В заметке все объяснялось несчастным случаем, в котором повинен сам профессор, и выражалось сожаление, что он оказался в связи с неблаговидными людьми. Прочие газеты, каждая по-своему, излагали происшедшее. По этому поводу поступило много протестов.
Он остановил машину у роскошной виллы, где у ворот стояли два американских часовых и двое у входа в дом.
— К сожалению, я не могу взять вас с собой. Легче попасть на небо, чем в этот особняк. Но я не задержусь.
Пропуск он показал дважды: у ворот и при входе в дом. Часовые щелкнули каблуками и отдали честь. Джой без особого интереса наблюдала за людьми, входившими в особняк и выходившими из него: все были элегантно одеты, все необыкновенно искусно щелкали каблуками.
Ганс вернулся, преодолев два упомянутых уже заграждения. Машина тронулась.
Обогнув разбомбленный район, он остановил машину перед магазином с соблазнительной витриной из фруктов и всяких сладостей.
Джой внимательно выбирала ананасы. Все они были или перезрелые, или недозрелые. Она выбрала лучшие; затем, вспомнив о Петере, купила коробку шоколадных конфет и пачку мороженого.
— Цены фантастические! — сказала она Гансу, принимавшему у нее покупки.
— Но не для американцев и спекулянтов, нажившихся на войне, — сказал он с обычным спокойствием. Когда они сели в машину, он раскрыл справочник.
— Гм… я так и думал. Рядом с Кохштрассе.
— Это далеко?
— Нет. Как и наш дом — в американской зоне.

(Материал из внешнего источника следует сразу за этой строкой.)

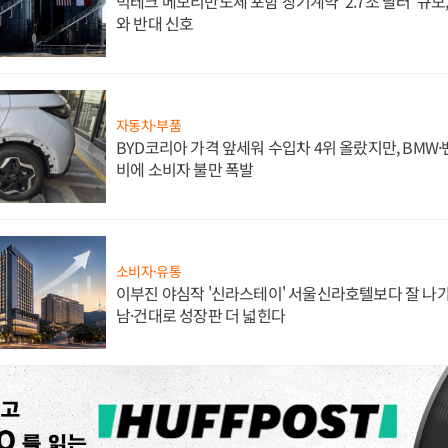
빅테크 메모리반도체 포함 장기계약 '2.7조 달러' 규모,
와 반대 신호
자동차·부품
BYD코리아 가격 앞세워 수입차 4위 올랐지만, BMW
비에 소비자 불만 폭발
소비자·유통
이부진 야심작 '신라스테이' 서울신라호텔보다 잘 나가
남·건대로 성장판 더 넓힌다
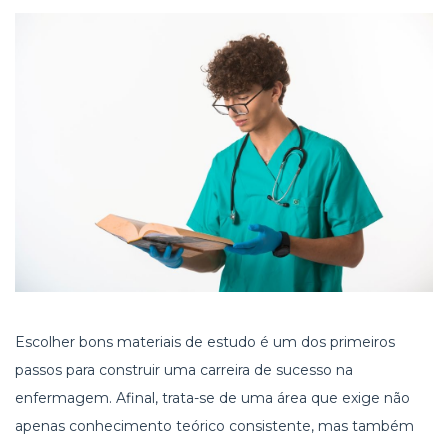
Escolher bons materiais de estudo é um dos primeiros
passos para construir uma carreira de sucesso na
enfermagem. Afinal, trata-se de uma área que exige não
apenas conhecimento teórico consistente, mas também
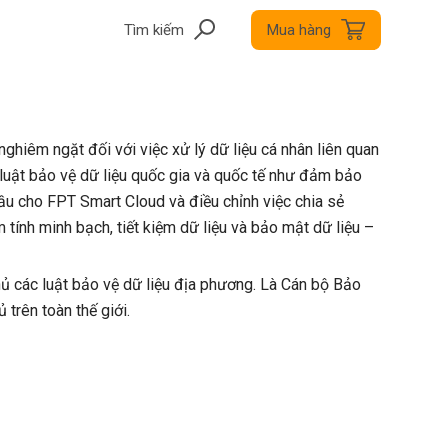
Tìm kiếm
Mua hàng
hiêm ngặt đối với việc xử lý dữ liệu cá nhân liên quan
 luật bảo vệ dữ liệu quốc gia và quốc tế như đảm bảo
cầu cho FPT Smart Cloud và điều chỉnh việc chia sẻ
tính minh bạch, tiết kiệm dữ liệu và bảo mật dữ liệu –
hủ các luật bảo vệ dữ liệu địa phương. Là Cán bộ Bảo
trên toàn thế giới.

Они кружили по улочкам и закоулкам, которые становились все уже и все грязнее, чем дальше они ехали.
— А что думают обо всем этом ваши университетские друзья? — спросила наконец Джой.
— О том, что произошло с профессором?
— Да.
— Некоторые негодуют, но про себя. Мы должны соблюдать осторожность, как вы сами это сказали, если хотим остаться целыми в этих джунглях, из которых только и думаешь, как бы выбраться поскорее. Мы не хотим загнивать заживо, расплачиваясь за прошлые грехи, в которых мы неповинны, не хотим и погибнуть, осуществляя планы завтрашних реваншистов. Мы хотим жить и смеяться, как все люди. А тем временем мы помогаем всем, чем можем, смельчакам, которые отважно выступают с протестами.
— А кто же эти смельчаки?
— Существует социал-демократическая организация молодежи «Falken»[20]. Молодые коммунисты, религиозные организации. Недавно в Дахау две тысячи членов этих организаций собрались на митинг протеста против политики нынешнего правительства, которая, как это понимает всякий, приведет нас к войне. Они выступают против всеобщей воинской повинности — в Восточной зоне этих проблем не существует, — с протестом против реабилитации военных преступников в Бонне, против попытки запретить VVN[21], лидером которой был ваш профессор.
— Стивен рассердился, когда я назвала молодчиков, которых мы видели в Weinstube, маньяками. Кто прав, я или он?
Ганс пожал плечами.
— Сказать, что эти люди маньяки, значит, ничего не сказать. Гитлер многим казался бесноватым, пока не стало слишком поздно. Стивен прав. В ту ночь вы видели викингов. Сейчас в Федеративной республике насчитывается тридцать таких организаций молодежи. Правительство признает все эти организации, они действуют легально. Возглавляют их бывшие фюреры гитлерюгенд или бывшие эсэсовцы. У них свои газеты. Можете купить их в любом киоске. Все они почитатели Гитлера. Гитлер — их бог. Все их газеты — антисемитские, антибольшевистские, все — поджигательские, все реваншистские.
В прошлый месяц в Тевтонском лесу «Коричневая рука» организовала фашистский съезд, на котором присутствовали английские, шотландские, скандинавские, французские и голландские фашисты. Не удивлюсь, если в ближайшее время наши западные союзники получат неприятный сюрприз.
Но самое опасное не в этом.
Ганс помолчал, в его глазах промелькнула тревога.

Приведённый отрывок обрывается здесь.